Campaign is just another word for Focus

Campaigns come in many shapes and sizes. Essentially, however the core of any successful and sizeable campaign is intense focus on major gifts. Savvy campaign planning involves finding at least 20-percent of goal in one or more lead gifts and reaching the 60-percent mark with large gifts from the second and third level of the pyramid. Then it’s staff up and recruit volunteers for an all-hands-on-deck intense effort to reach goal through face-to-face meetings with the remaining prospects. Everything is about the campaign during a successful campaign.

Unfortunately, too often afterwards, it’s back to business as usual.

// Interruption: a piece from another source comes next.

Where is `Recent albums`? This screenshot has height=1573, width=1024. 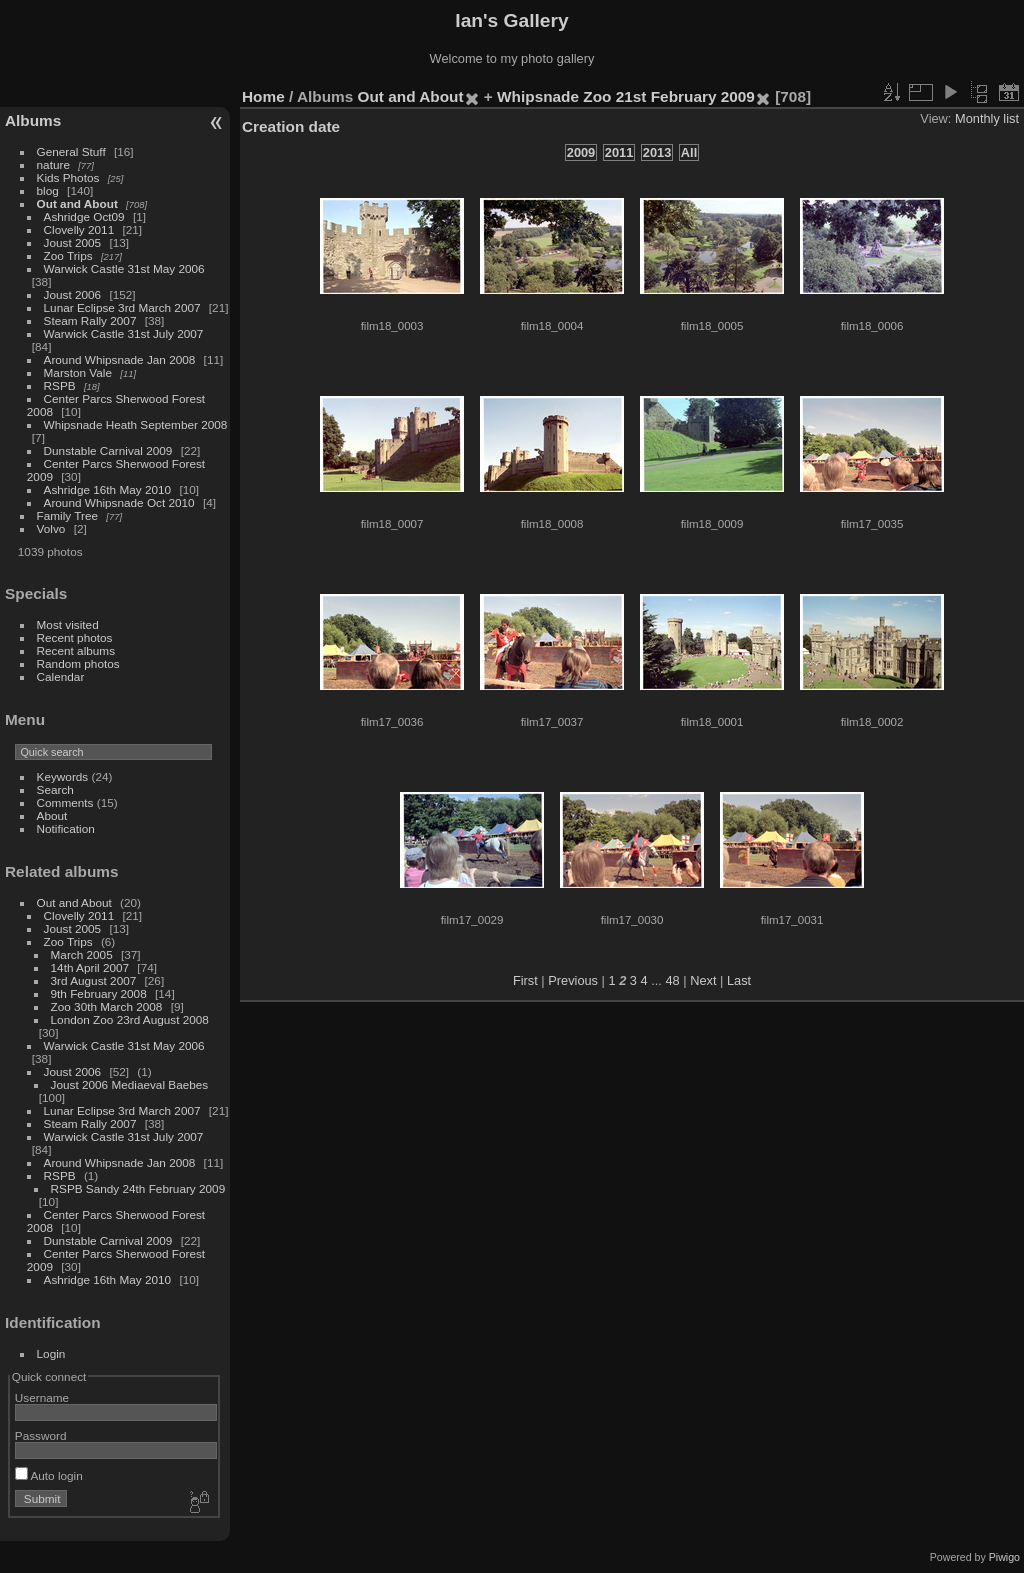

A lean six sigma-based performance improvement initiative is the best possible way to get a fundraising team ready for a stretch campaign goal. But it’s also the best way to simply—and continuously— increase year-over-year the amount your team raises. Better yet, the combination of  a performance improvement initiative followed by a campaign and then followed by a continuing improvement program gives you the best of both worlds.

What is FPI?

Fundraising Performance Improvement (FPI) is a potent approach to fundraising that moves board members, staff, physicians and key volunteers along a clearly charted course, with reinforcing measurements at critical stages. It is just beginning to make itself known in the world of development.

The performance improvement principles of Toyota’s Lean Manufacturing System and GE’s Six Sigma translate beautifully and powerfully into the fundraising setting. A Lean organization cuts waste and increases value for customers by creating an efficient flow and reduced cycle times. And Six Sigma helps propel fundraising success through a disciplined, data-driven approach. When you combine these methodologies, you make the best use of staff and volunteer resources.

For development professionals, one key component is how Lean Six Sigma concentrates on and accelerates major gifts, leveraging a staff’s top resources for the greatest potential gain. The exponentially greater power of performance improvement over conventional fundraising methods was proved dramatically when one of our clients raised nearly 90 percent of its $100 million campaign goal through major gifts – and hit its goal 15 months ahead of schedule. The client did so with an expense-to-revenue ratio well below 20 percent.

Performance improvement is not a new idea. Business is widely using Lean Six Sigma tools – which include process engineering, work flow redesign and cycle-time metrics – to improve quality, reduce costs and increase customer satisfaction. But it is relative a newcomer to the not-for-profit world and fundraising.